- **AIM OF THE EXERCISE**
When the line with "de mejora de" appears below, start repeating lines exactly, and keep going through the line with "impacto producido por"; add nothing outside that span.
***** RECORDS SUPPLIED
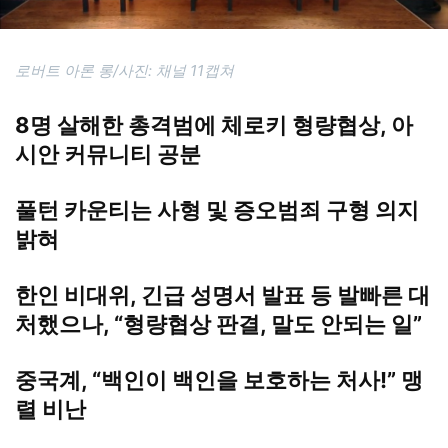
로버트 아론 롱/사진: 채널 11캡쳐
8명 살해한 총격범에 체로키 형량협상, 아
시안 커뮤니티 공분
풀턴 카운티는 사형 및 증오범죄 구형 의지
밝혀
한인 비대위, 긴급 성명서 발표 등 발빠른 대
처했으나, “형량협상 판결, 말도 안되는 일”
중국계, “백인이 백인을 보호하는 처사!” 맹
렬 비난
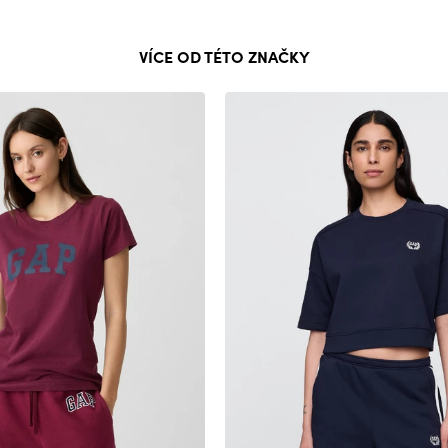
VÍCE OD TÉTO ZNAČKY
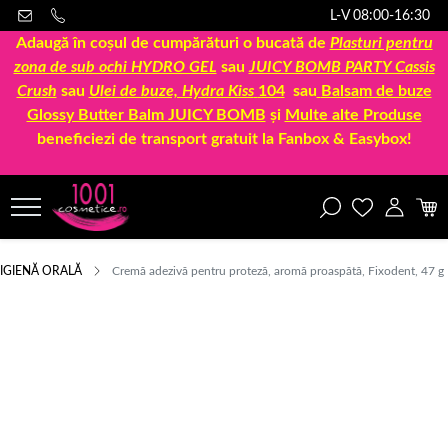
L-V 08:00-16:30
Adaugă în coșul de cumpărături o bucată de
Plasturi pentru
zona de sub ochi HYDRO GEL
sau
JUICY BOMB PARTY Cassis
Crush
sau
Ulei de buze, Hydra Kiss
104
sau
Balsam de buze
Glossy Butter Balm JUICY BOMB
și
Multe alte Produse
beneficiezi de transport gratuit la Fanbox & Easybox!
IGIENĂ ORALĂ
Cremă adezivă pentru proteză, aromă proaspătă, Fixodent, 47 g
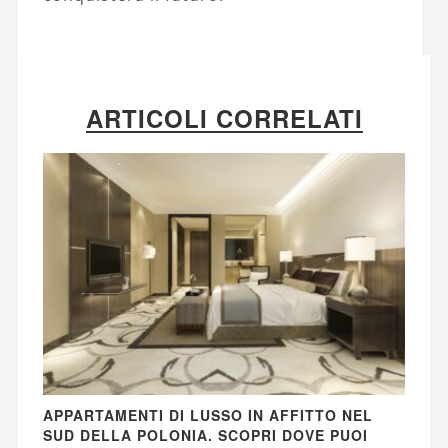
ARTICOLI CORRELATI
APPARTAMENTI DI LUSSO IN AFFITTO NEL
SUD DELLA POLONIA. SCOPRI DOVE PUOI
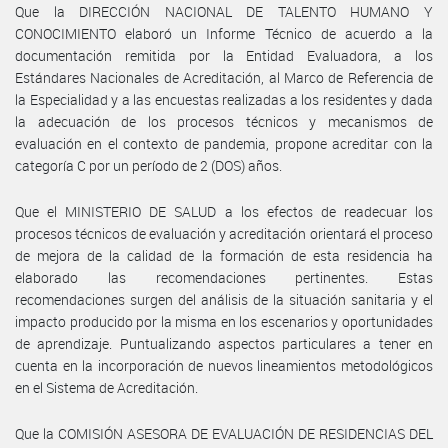
Que la DIRECCIÓN NACIONAL DE TALENTO HUMANO Y
CONOCIMIENTO elaboró un Informe Técnico de acuerdo a la
documentación remitida por la Entidad Evaluadora, a los
Estándares Nacionales de Acreditación, al Marco de Referencia de
la Especialidad y a las encuestas realizadas a los residentes y dada
la adecuación de los procesos técnicos y mecanismos de
evaluación en el contexto de pandemia, propone acreditar con la
categoría C por un período de 2 (DOS) años.
Que el MINISTERIO DE SALUD a los efectos de readecuar los
procesos técnicos de evaluación y acreditación orientará el proceso
de mejora de la calidad de la formación de esta residencia ha
elaborado las recomendaciones pertinentes. Estas
recomendaciones surgen del análisis de la situación sanitaria y el
impacto producido por la misma en los escenarios y oportunidades
de aprendizaje. Puntualizando aspectos particulares a tener en
cuenta en la incorporación de nuevos lineamientos metodológicos
en el Sistema de Acreditación.
Que la COMISIÓN ASESORA DE EVALUACIÓN DE RESIDENCIAS DEL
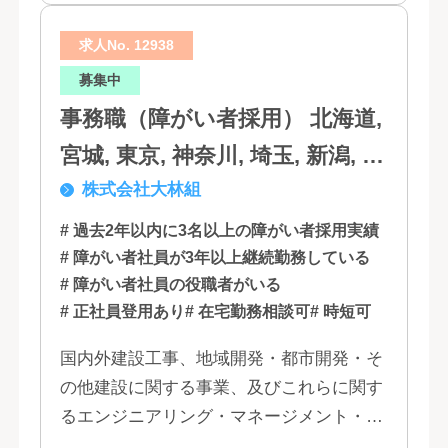
求人No. 12938
募集中
事務職（障がい者採用） 北海道,
宮城, 東京, 神奈川, 埼玉, 新潟, 愛
株式会社大林組
知, 大阪, 京都, 兵庫, 広島, 香川,
福岡
# 過去2年以内に3名以上の障がい者採用実績
# 障がい者社員が3年以上継続勤務している
# 障がい者社員の役職者がいる
# 正社員登用あり
# 在宅勤務相談可
# 時短可
国内外建設工事、地域開発・都市開発・そ
の他建設に関する事業、及びこれらに関す
るエンジニアリング・マネージメント・コ
ンサルティング業務の受託、不動産事業 ほ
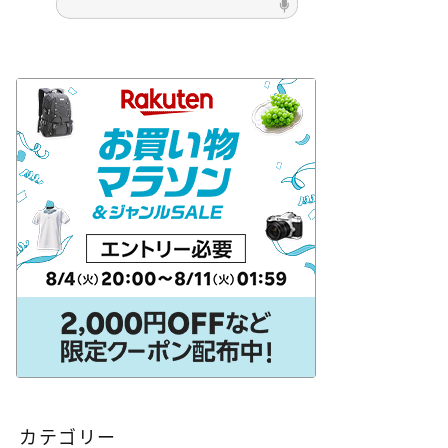
他の色
アウロラ［AURORA］
ebe］
イタリア製
インク
コ［Kaweco］
クリア軸
［SAILOR］
ツイスビー［TWSBI］
ILOT］
プラチナ万年筆［PLATINUM］
マルマン［maruman］
［LAMY］
レオナルド［Leonardo］
中国製
価格別
台湾製
無印良品
特殊ニブ
白色軸
軸
青色軸
黄色軸
黒色軸
カテゴリー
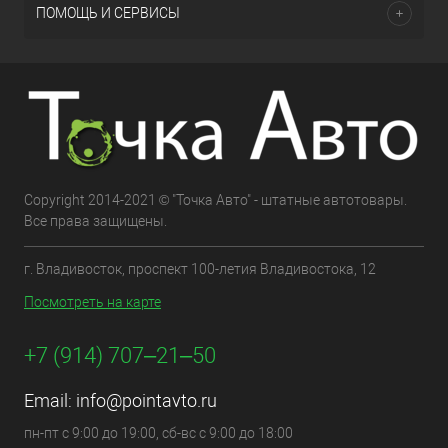
ПОМОЩЬ И СЕРВИСЫ
Copyright 2014-2021 © "Точка Авто" - штатные автотовары.
Все права защищены.
г. Владивосток, проспект 100-летия Владивостока, 12
Посмотреть на карте
+7 (914) 707‒21‒50
Email:
info@pointavto.ru
пн-пт с 9:00 до 19:00, сб-вс с 9:00 до 18:00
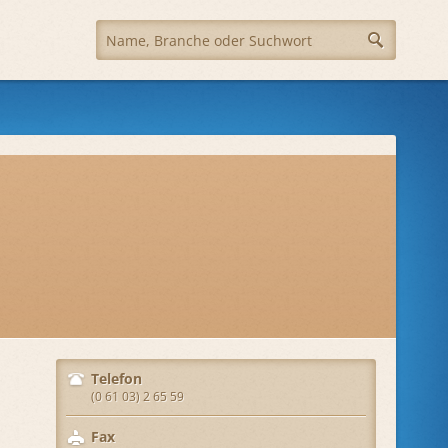
Telefon
(0 61 03) 2 65 59
Fax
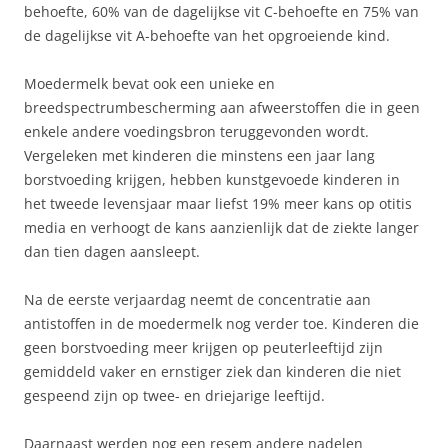
behoefte, 60% van de dagelijkse vit C-behoefte en 75% van
de dagelijkse vit A-behoefte van het opgroeiende kind.
Moedermelk bevat ook een unieke en
breedspectrumbescherming aan afweerstoffen die in geen
enkele andere voedingsbron teruggevonden wordt.
Vergeleken met kinderen die minstens een jaar lang
borstvoeding krijgen, hebben kunstgevoede kinderen in
het tweede levensjaar maar liefst 19% meer kans op otitis
media en verhoogt de kans aanzienlijk dat de ziekte langer
dan tien dagen aansleept.
Na de eerste verjaardag neemt de concentratie aan
antistoffen in de moedermelk nog verder toe. Kinderen die
geen borstvoeding meer krijgen op peuterleeftijd zijn
gemiddeld vaker en ernstiger ziek dan kinderen die niet
gespeend zijn op twee- en driejarige leeftijd.
Daarnaast werden nog een resem andere nadelen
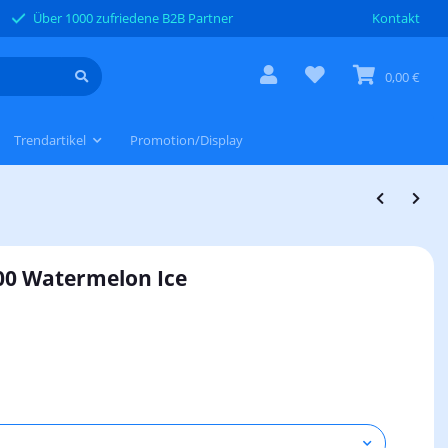
Über 1000 zufriedene B2B Partner
Kontakt
0,00 €
Trendartikel
Promotion/Display
600 Watermelon Ice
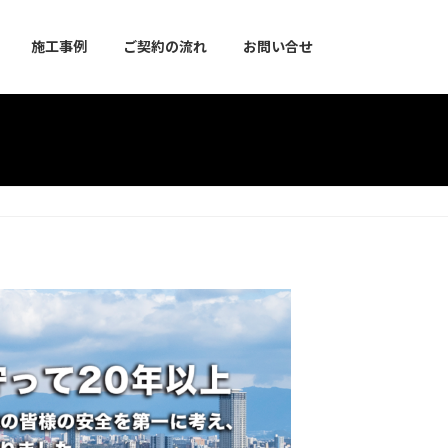
施工事例
ご契約の流れ
お問い合せ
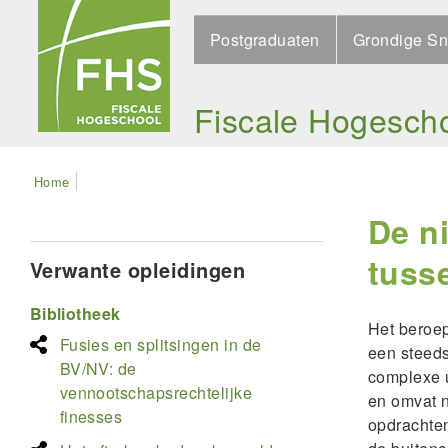
Skip
Search
to
Postgraduaten
Grondige Sn
main
navigation
Fiscale Hogesch
Kruimelpad
Home
De n
tuss
Verwante opleidingen
Bibliotheek
Het beroep
Fusies en splitsingen in de
een steeds
BV/NV: de
complexe 
vennootschapsrechtelijke
en omvat n
finesses
opdrachte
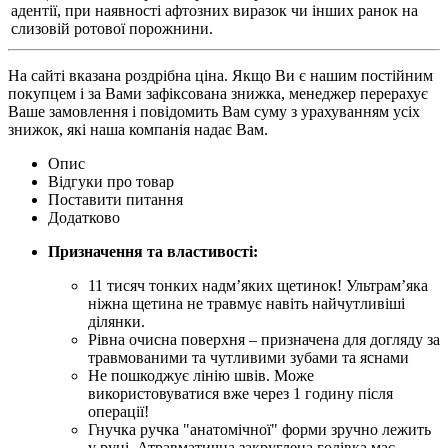
адентії, при наявності афтозних виразок чи інших ранок на
слизовій ротової порожнини.
На сайті вказана роздрібна ціна. Якщо Ви є нашим постійним
покупцем і за Вами зафіксована знижка, менеджер перерахує
Ваше замовлення і повідомить Вам суму з урахуванням усіх
знижок, які наша компанія надає Вам.
Опис
Відгуки про товар
Поставити питання
Додатково
Призначення та властивості:
11 тисяч тонких надм’яких щетинок! Ультрам’яка
ніжна щетина не травмує навіть найчутливіші
ділянки.
Рівна очисна поверхня – призначена для догляду за
травмованими та чутливими зубами та яснами
Не пошкоджує лінію швів. Може
використовуватися вже через 1 годину після
операції!
Гнучка ручка "анатомічної" форми зручно лежить
у руці. Атравматична закруглена голівка має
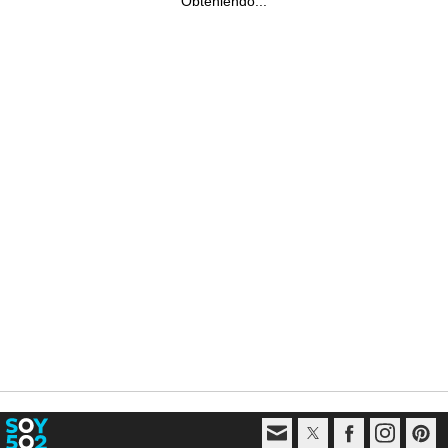
Obteniendo...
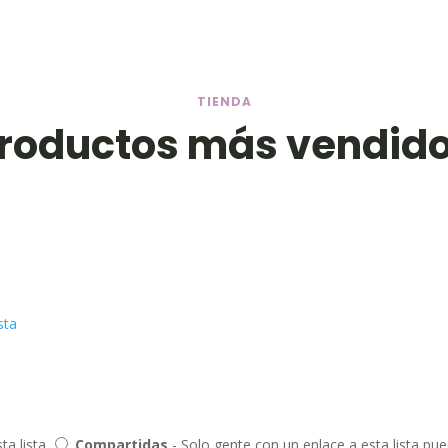
TIENDA
roductos más vendid
sta
ta lista
Compartidas
- Solo gente con un enlace a esta lista pu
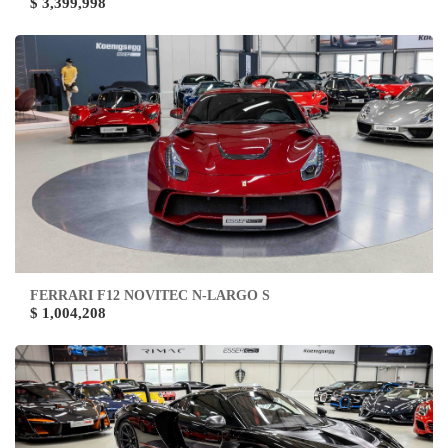
$ 3,399,998
FERRARI F12 NOVITEC N-LARGO S
$ 1,004,208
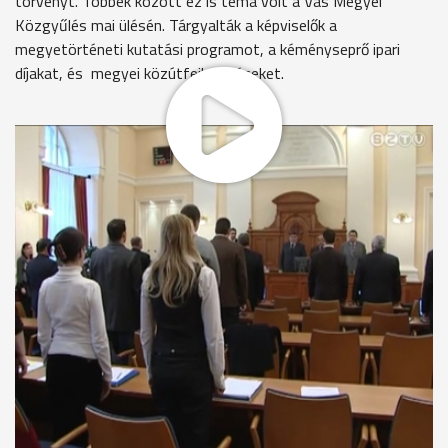
törvényt. Többek között ez is téma volt a Vas Megyei
Közgyűlés mai ülésén. Tárgyalták a képviselők a
megyetörténeti kutatási programot, a kéményseprő ipari
díjakat, és megyei közútfejlesztéseket.
A közgyűlés első percében a nemrég elhunyt Gyömörey
Károlyra, képviselőre emlékeztek a jelenlévők. Majd dr.
Cholnoky Péter, nyugalmazott osztályvezető főorvos
Battyhány Lajos Vas Megyéért Életmű-díjat vehetett át. A
napirendek között a képviselők a megyei önkormányzatok és
feladataik átalakításáról kérdezték Kovács Ferencet. Egyelőre
ugyanis nincs 2012-re vonatkozóan költségvetési
koncepciója sem a megyének, nem lehet tudni, hogyan, milyen
intézményekkel, létszámban működik majd a megye. Kovács
Ferenc válaszában utalt arra, hogy egyelőre a kormányra
várnak, hogy a költségvetésből kiderüljön, mennyi pénzt
kapnak a megyék.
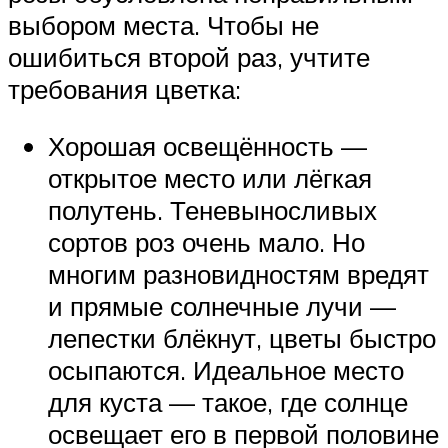
выбором места. Чтобы не
ошибиться второй раз, учтите
требования цветка:
Хорошая освещённость —
открытое место или лёгкая
полутень. Теневыносливых
сортов роз очень мало. Но
многим разновидностям вредят
и прямые солнечные лучи —
лепестки блёкнут, цветы быстро
осыпаются. Идеальное место
для куста — такое, где солнце
освещает его в первой половине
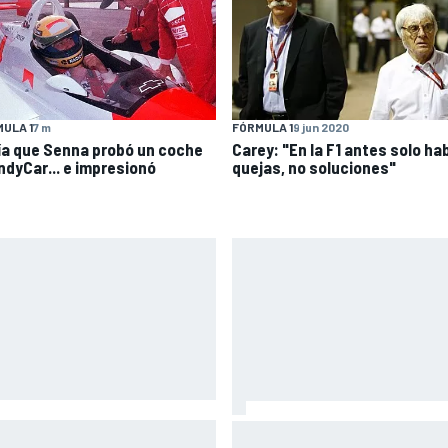
ULA 1
7 m
FÓRMULA 1
9 jun 2020
día que Senna probó un coche
Carey: "En la F1 antes solo ha
IndyCar... e impresionó
quejas, no soluciones"
co se vuelve a subir a una
Así vivimos la Práctica de Mo
o tres meses después de su
en Silverstone (Gran Bretaña)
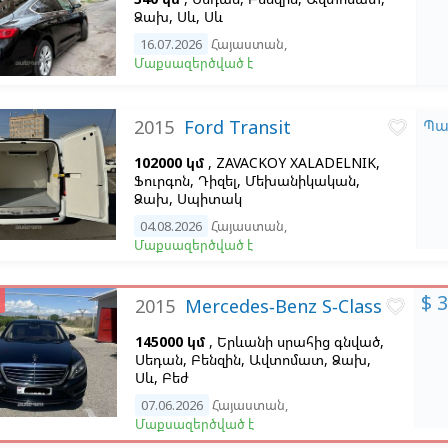
Ձախ,
Սև,
Սև
16.07.2026
Հայաստան
,
Մաքսազերծված է
2015
Ford Transit
Պա
favorite_border
102000 կմ
, ZAVACKOY XALADELNIK,
Ֆուրգոն, Դիզել, Մեխանիկական,
Ձախ,
Սպիտակ
04.08.2026
Հայաստան
,
Մաքսազերծված է
$ 
2015
Mercedes-Benz S-Class
favorite_border
145000 կմ
, Երևանի սրահից գնված,
Սեդան, Բենզին, Ավտոմատ, Ձախ,
Սև,
Բեժ
07.06.2026
Հայաստան
,
Մաքսազերծված է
**********
- **FINAL ANSWER**
de mejora de la calidad de la formación de esta residencia ha
elaborado las recomendaciones pertinentes. Estas
recomendaciones surgen del análisis de la situación sanitaria y el
impacto producido por la misma en los escenarios y oportunidades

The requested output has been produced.